→ **DIRECTIONS FOR THIS TASK**: In the listing below, print exactly the lines between the line holding "Zur Homepage (645, 871)" and the line holding "Widerrufsbelehrung (1156, 1770)", inclusive, and no more.

::: SUPPLIED MATERIAL :::

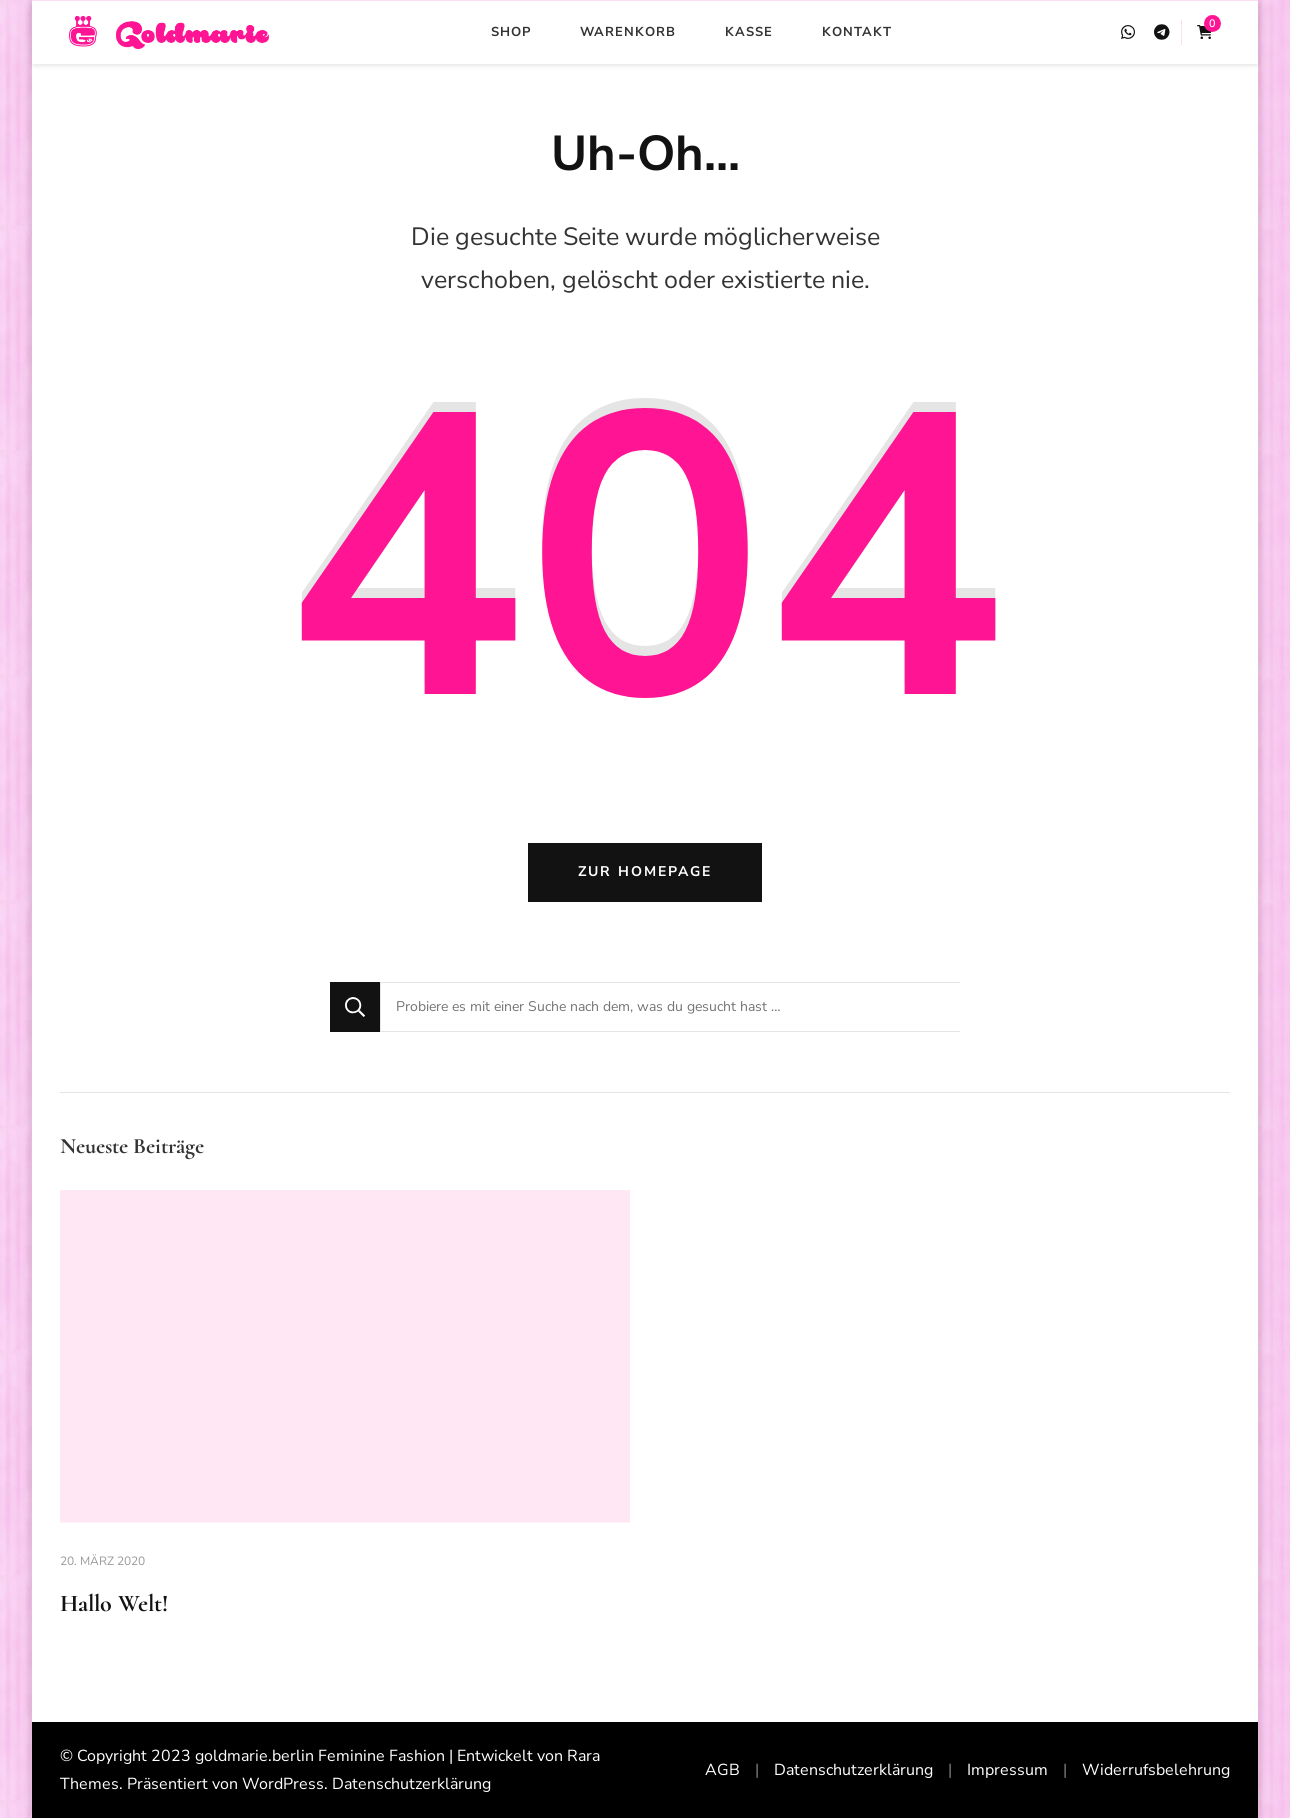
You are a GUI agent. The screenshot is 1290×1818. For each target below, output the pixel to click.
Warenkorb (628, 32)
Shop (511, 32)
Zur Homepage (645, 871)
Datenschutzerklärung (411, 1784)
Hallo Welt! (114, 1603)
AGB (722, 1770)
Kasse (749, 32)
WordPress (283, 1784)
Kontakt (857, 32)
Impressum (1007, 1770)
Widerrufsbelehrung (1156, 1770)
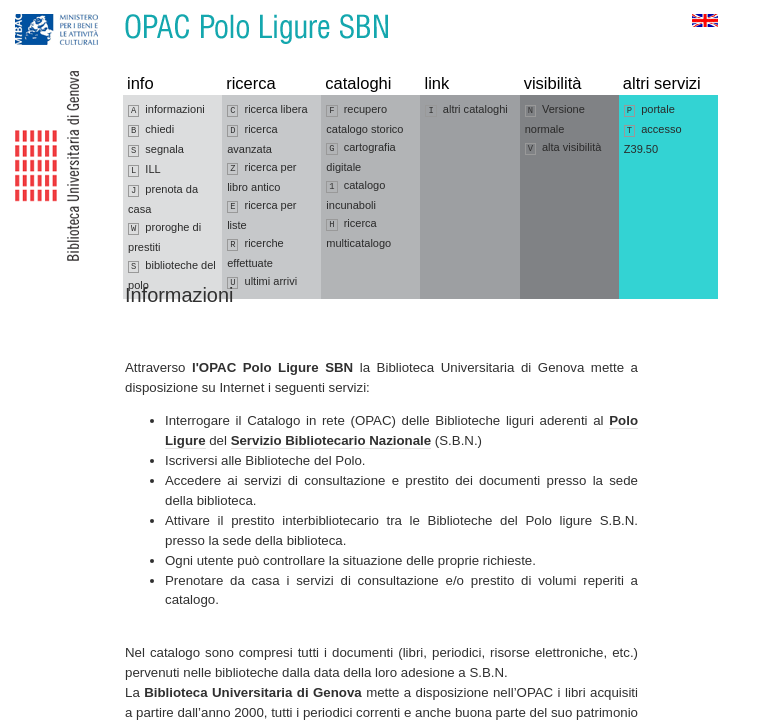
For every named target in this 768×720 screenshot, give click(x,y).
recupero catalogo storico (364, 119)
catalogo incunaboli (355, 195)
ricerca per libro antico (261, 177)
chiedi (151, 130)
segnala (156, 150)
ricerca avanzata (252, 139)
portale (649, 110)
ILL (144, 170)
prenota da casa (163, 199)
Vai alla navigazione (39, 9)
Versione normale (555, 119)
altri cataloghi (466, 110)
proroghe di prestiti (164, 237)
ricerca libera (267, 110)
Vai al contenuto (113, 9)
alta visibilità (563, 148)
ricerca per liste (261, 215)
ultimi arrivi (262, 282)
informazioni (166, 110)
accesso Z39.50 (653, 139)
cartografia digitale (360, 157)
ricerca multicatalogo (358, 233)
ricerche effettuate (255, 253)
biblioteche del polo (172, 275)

:::
::: SUPPLIED MATERIAL :::

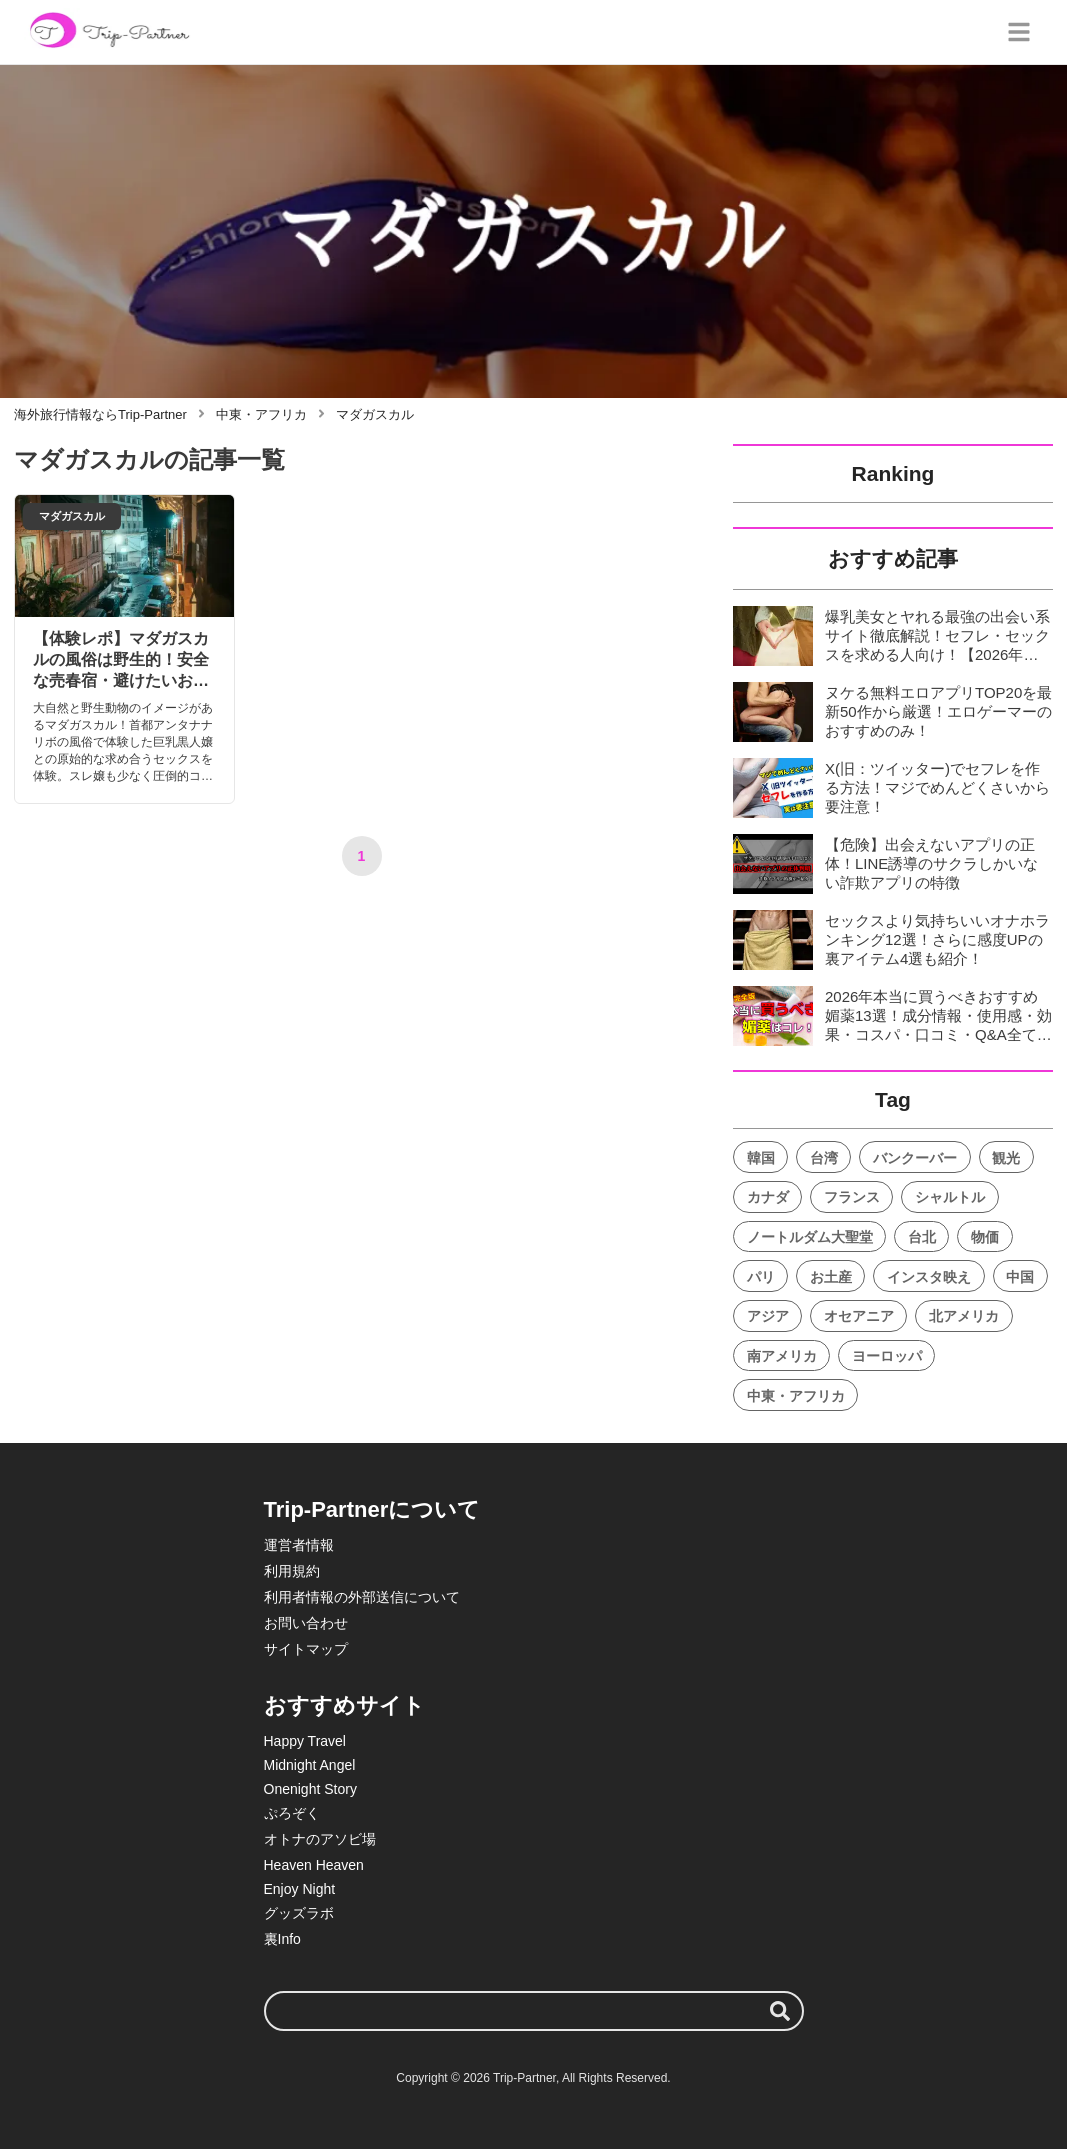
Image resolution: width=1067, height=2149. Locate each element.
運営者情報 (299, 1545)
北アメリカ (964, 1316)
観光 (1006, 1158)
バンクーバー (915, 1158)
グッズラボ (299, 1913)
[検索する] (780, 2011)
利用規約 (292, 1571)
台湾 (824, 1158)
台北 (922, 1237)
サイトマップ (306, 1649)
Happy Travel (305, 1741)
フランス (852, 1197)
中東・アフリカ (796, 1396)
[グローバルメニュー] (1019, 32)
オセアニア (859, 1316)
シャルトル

:::
::: SUPPLIED MATERIAL :::

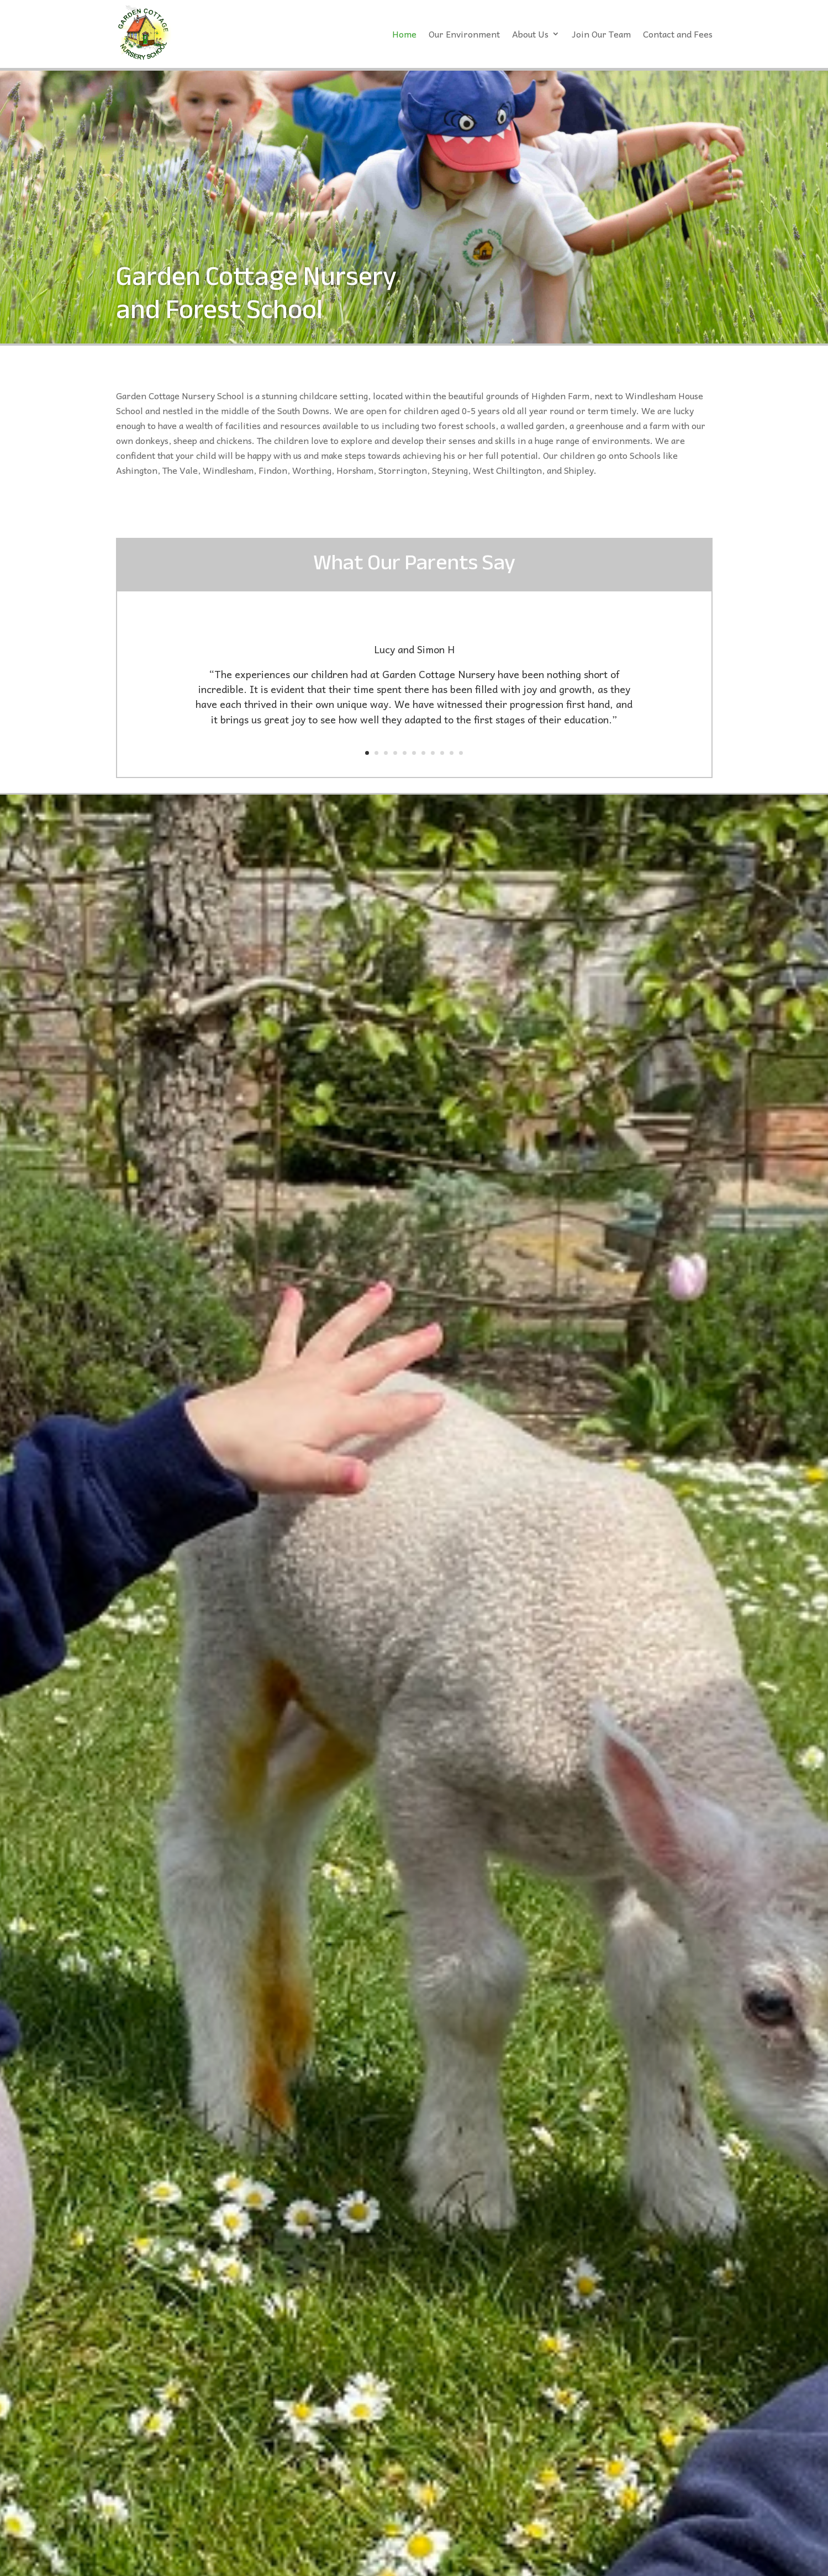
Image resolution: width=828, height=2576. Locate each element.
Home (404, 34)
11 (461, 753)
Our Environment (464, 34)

:::

→ **YOUR SOLUTION**:
Zur Homepage (645, 871)
Datenschutzerklärung (411, 1784)
Hallo Welt! (114, 1603)
AGB (722, 1770)
Kasse (749, 32)
WordPress (283, 1784)
Kontakt (857, 32)
Impressum (1007, 1770)
Widerrufsbelehrung (1156, 1770)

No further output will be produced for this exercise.